From its humble marching band beginnings, to the tacky multimedia spectacles of the 80s, to 1993’s simply revolutionary performance by Michael Jackson, the Super Bowl’s halftime show has changed dramatically over the years.

On Sunday (February 5th), the (so-called) Queen of Pop, Madonna, will be taking center stage at the Lucas Oil Stadium in Indianapolis, Indiana, for the XLVI halftime show. The announcement MDNA would be providing this year’s interval entertainment was not without its critics, but before the blogosphere can go branding Madonna’s marvel the worst halftime show ever, there are certainly some stinkers the “Material Girl” has to beat…

Super Bowl XLV (2011)

Christina Aguilera got the Super Bowl XLV off to a bad start in 2011 after the warbler infamously fluffed the words to the “Star Spangled Banner.” There was little improvement when the Black Eyed Peas took to the stage for what was later branded the “worst halftime show ever.” Not even the gaudy pyrotechnics and field full o’dancers could distract us from Fergie,, and Taboo’s vocal fails, which reached their ghastly peaks when Fergie absolutely slaughtered Guns ‘n’ Roses‘ “Sweet Child O’Mine” alongside an overly rhinestoned Slash.

Super Bowl XXV (1991)

Cute projectile vomited all over 1991’s Super Bowl halftime show. During the game’s interval, Florida’s Tampa Stadium was swarmed by 2000 traumatized children and a scattering of costumed Disney characters, all singing Fantastyland’s “It’s A Small World“. As if things couldn’t get anymore surreal, the jock announcer then introduced New Kids On The Block to the stage with the ultimate capitalist utterance: “And now to honor our armed forces’ children, Coca-Cola proudly presents the New Kids On The Block.” The Boston boy band then exploded on to “Step By Step” before the “It’s a Small World” reprise cuddlefest concluded what has to be one of the most sickeningly sweet halftime shows, ever!

Super Bowl XXXV (2001)

Curse the person who thought it would be a cool idea to let MTV produce the 2001 Super Bowl halftime show. The result was exactly what you would expect from the tween network that year – pop, pop and more pop.

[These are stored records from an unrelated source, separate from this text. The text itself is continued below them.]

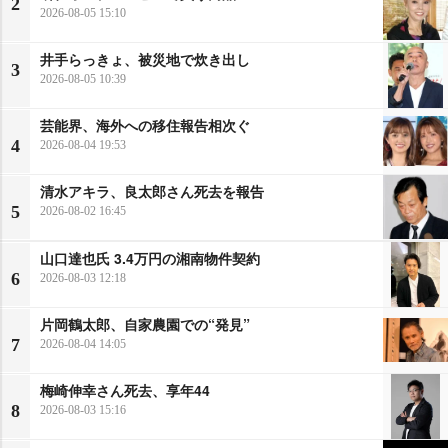
2
2026-08-05 15:10
井手らっきょ、被災地で炊き出し
3
2026-08-05 10:39
芸能界、海外への移住報告相次ぐ
4
2026-08-04 19:53
清水アキラ、良太郎さん死去を報告
5
2026-08-02 16:45
山口達也氏 3.4万円の湘南物件契約
6
2026-08-03 12:18
片岡鶴太郎、自家農園での“発見”
7
2026-08-04 14:05
梅崎伸幸さん死去、享年44
8
2026-08-03 15:16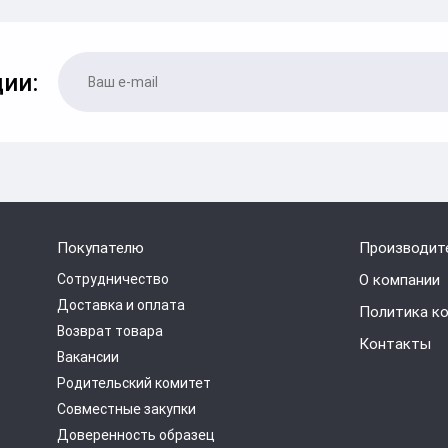
ии:
Покупателю
Производит
Сотрудничество
О компании
Доставка и оплата
Политика к
Возврат товара
Контакты
Вакансии
Родительский комитет
Совместные закупки
Доверенность образец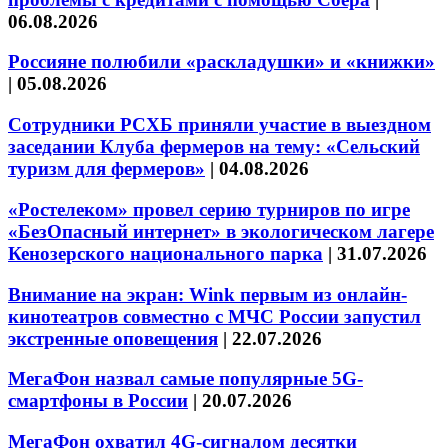
06.08.2026
Россияне полюбили «раскладушки» и «книжки»
|
05.08.2026
Сотрудники РСХБ приняли участие в выездном
заседании Клуба фермеров на тему: «Сельский
туризм для фермеров»
|
04.08.2026
«Ростелеком» провел серию турниров по игре
«БезОпасный интернет» в экологическом лагере
Кенозерского национального парка
|
31.07.2026
Внимание на экран: Wink первым из онлайн-
кинотеатров совместно с МЧС России запустил
экстренные оповещения
|
22.07.2026
МегаФон назвал самые популярные 5G-
смартфоны в России
|
20.07.2026
МегаФон охватил 4G-сигналом десятки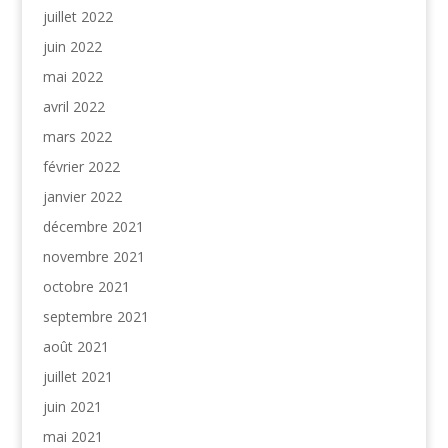
juillet 2022
juin 2022
mai 2022
avril 2022
mars 2022
février 2022
janvier 2022
décembre 2021
novembre 2021
octobre 2021
septembre 2021
août 2021
juillet 2021
juin 2021
mai 2021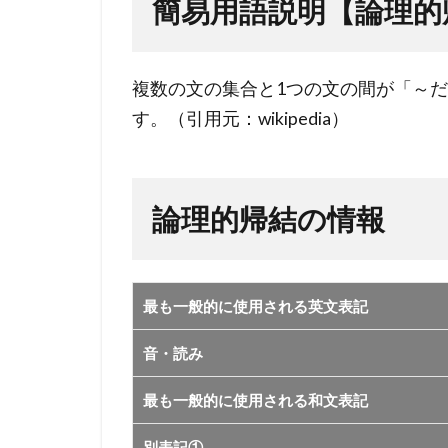
説明
簡易用語説明【論理的
【論
理的
帰
複数の文の集合と1つの文の間が「～
結】
す。（引用元：wikipedia）
2
論
理
論理的帰結の情報
的
帰
結
の
最も一般的に使用される英文表記
情
音・読み
報
最も一般的に使用される和文表記
別表記①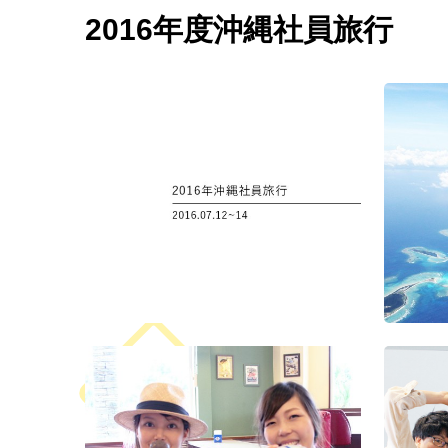
福岡支社10周年記念式
札幌支社10周年記念式
2023年度 秋の大運動
第8
典
典
会（東京・福岡・札
ント
2016年度沖縄社員旅行
幌）
入社式
第10回ハロウィンイベ
第二
ント
第9回ハロウィンイベ
運動
ント
第六回 パートナー運
20
動会
第四回 Wizパートナ
会
運動会
沖縄社員旅行
沖縄
沖縄旅行
2024年度 春の大運動
20
会（大阪・福岡・札
2023年度 春の大運動
会
幌）
会（東京・大阪）
Wiz
第五回 Wizパートナー
第三回 パートナー運
式典
運動会
動会
入社
第六回 Wiz大阪支社
入社式
大運動会
2024年度 春の大運動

Headlining the show were poster boys, *N Sync, who sported so much denim that January evening you wanted to scoop your eyes out. An unnecessary amount of choreography later and wrinkled rockers, Aerosmith, arrived in a poor attempt to inject some (Dad-)rock into the proceedings. Having completed that “song from Armageddon,” it was back to the cotton candy, with Justin‘s former squeeze, Britney Spears, joining in to exchange some uncomfortable titillations with Steven Tyler. And let us not forget that totally awkward side-order of Nelly and Mary J. Blige…oh wait, we already did.

Super Bowl XXIII  (1989)

Back in 1989, Super Bowl had yet to hone the art of the halftime show. That year’s interval spectacular, “Be Bop Bamboozled,” was instead a kitsch-laden skit which revolved around…wait for it…an Elvis Presley impersonator!

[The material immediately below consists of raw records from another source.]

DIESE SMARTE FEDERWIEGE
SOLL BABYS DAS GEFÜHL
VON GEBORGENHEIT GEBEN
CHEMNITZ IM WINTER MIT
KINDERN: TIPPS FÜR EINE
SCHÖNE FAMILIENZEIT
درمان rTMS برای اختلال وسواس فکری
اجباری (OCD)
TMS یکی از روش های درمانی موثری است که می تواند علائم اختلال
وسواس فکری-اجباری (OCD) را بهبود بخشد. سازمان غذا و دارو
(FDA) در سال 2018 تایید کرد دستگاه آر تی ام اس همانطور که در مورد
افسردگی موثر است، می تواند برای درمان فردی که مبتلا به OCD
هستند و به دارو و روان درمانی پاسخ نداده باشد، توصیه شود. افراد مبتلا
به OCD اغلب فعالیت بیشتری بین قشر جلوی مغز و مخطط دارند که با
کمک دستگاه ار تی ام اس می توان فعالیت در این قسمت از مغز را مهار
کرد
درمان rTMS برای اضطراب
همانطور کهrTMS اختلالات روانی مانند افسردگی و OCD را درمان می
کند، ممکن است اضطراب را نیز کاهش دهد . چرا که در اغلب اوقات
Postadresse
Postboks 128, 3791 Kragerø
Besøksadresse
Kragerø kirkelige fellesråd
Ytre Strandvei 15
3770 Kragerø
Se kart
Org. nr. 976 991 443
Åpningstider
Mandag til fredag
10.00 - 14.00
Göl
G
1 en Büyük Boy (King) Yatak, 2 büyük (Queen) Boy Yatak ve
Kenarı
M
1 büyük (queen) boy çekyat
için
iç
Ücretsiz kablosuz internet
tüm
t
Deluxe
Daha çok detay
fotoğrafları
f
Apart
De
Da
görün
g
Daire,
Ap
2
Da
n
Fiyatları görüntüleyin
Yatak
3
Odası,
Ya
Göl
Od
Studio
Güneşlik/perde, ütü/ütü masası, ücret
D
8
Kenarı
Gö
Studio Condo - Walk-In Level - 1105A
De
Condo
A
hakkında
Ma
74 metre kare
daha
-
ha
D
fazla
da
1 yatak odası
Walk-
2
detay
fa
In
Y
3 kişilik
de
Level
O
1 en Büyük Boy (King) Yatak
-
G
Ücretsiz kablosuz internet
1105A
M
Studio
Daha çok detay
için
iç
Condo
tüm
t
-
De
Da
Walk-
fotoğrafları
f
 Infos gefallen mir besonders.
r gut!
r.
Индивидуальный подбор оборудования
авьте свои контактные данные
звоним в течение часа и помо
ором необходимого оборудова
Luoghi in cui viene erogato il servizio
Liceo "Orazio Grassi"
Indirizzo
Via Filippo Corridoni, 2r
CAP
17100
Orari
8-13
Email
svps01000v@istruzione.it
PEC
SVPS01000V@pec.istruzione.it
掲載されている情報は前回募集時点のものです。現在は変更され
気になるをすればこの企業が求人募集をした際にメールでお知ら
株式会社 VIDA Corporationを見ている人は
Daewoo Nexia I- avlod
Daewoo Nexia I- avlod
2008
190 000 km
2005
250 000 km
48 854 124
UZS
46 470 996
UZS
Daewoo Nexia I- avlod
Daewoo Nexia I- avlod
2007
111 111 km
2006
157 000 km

The irony is “Elvis Presto,” ahem, did not even sing one Presley song. The super-sequinned imitation crooner was instead hired to conduct the bamboozling “World’s Biggest Card Trick” to the wholly disinterested Super Bowl crowd. And we haven’t even mentioned the fact this halftime show was broadcast in a super shoddy 3D technology. Seriously, who thought any of this was a good idea? Or did the organizers mix up “Super Bowl” for “cheap Las Vegas wedding”?

Super Bowl XXXVIII (2004)

In 2004, Janet Jackson succeeded in upsetting an entire nation after confirming that she does, indeed, have breasts!

Oh, Jan…it could have been great. There you were, doing your thing to killer hits like “All for You” and “Rhythm Nation“. I mean, hey, we’ll ignore the excessive lip-syncing for now, as gurl, you were carrying forth the Jackson family’s Super Bowl banner in style.

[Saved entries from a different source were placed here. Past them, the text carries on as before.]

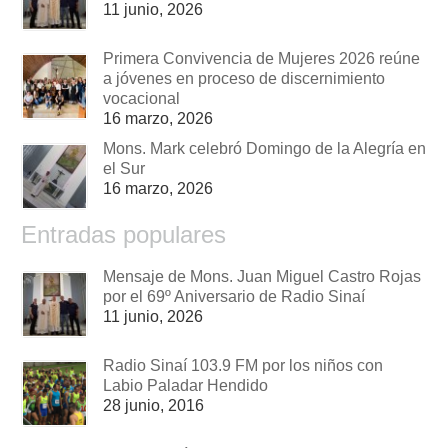
11 junio, 2026
Primera Convivencia de Mujeres 2026 reúne
a jóvenes en proceso de discernimiento
vocacional
16 marzo, 2026
Mons. Mark celebró Domingo de la Alegría en
el Sur
16 marzo, 2026
Entradas populares
Mensaje de Mons. Juan Miguel Castro Rojas
por el 69º Aniversario de Radio Sinaí
11 junio, 2026
Radio Sinaí 103.9 FM por los niños con
Labio Paladar Hendido
28 junio, 2016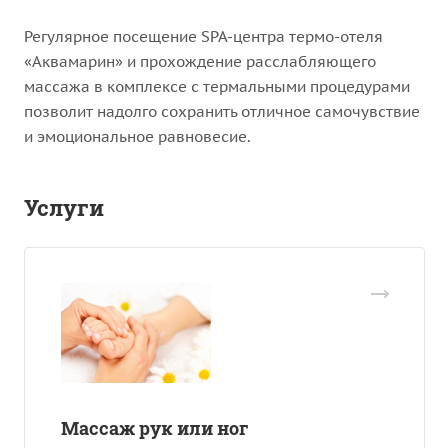
Регулярное посещение SPA-центра термо-отеля
«Аквамарин» и прохождение расслабляющего
массажа в комплексе с термальными процедурами
позволит надолго сохранить отличное самочувствие
и эмоциональное равновесие.
Услуги
Массаж рук или ног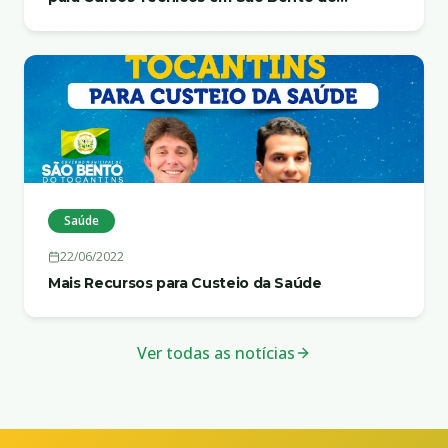
Tocantins
Saúde
22/06/2022
Mais Recursos para Custeio da Saúde
Ver todas as notícias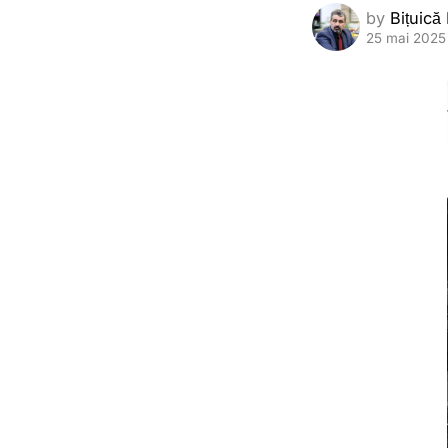
by
Bițuică
25 mai 2025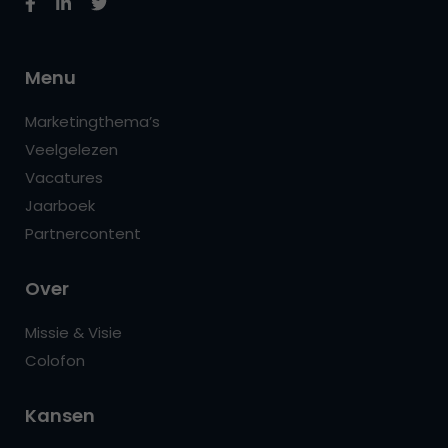
Menu
Marketingthema’s
Veelgelezen
Vacatures
Jaarboek
Partnercontent
Over
Missie & Visie
Colofon
Kansen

And then out popped Justin Timberlake (who is lucky enough to feature twice on this list!). It all seemed perfectly innocent at first (well, as innocent as a song called “Rock Your Body” can be…). But then “it” happened.

Bet I have you naked by the end of this song,” crooned Timberlake, his hand gradually making its way towards Janet’s corset. A blink of the eye later and KAPOW, out detonates Miss Jackson’s boob, officially activating the pandemonium which was later to become known as “Nipplegate.”

Was it all planned, or was it all a mistake? Odds are, we’ll never know. Still, this infamous incident (which ultimately landed CBS with a fat $550,000 fine) certainly put Super Bowl’s halftime show under some serious censorship, with producers opting for safe, family-friendly (and most importantly, boob-free) acts like Paul McCartney and Bruce Springsteen for the next few years.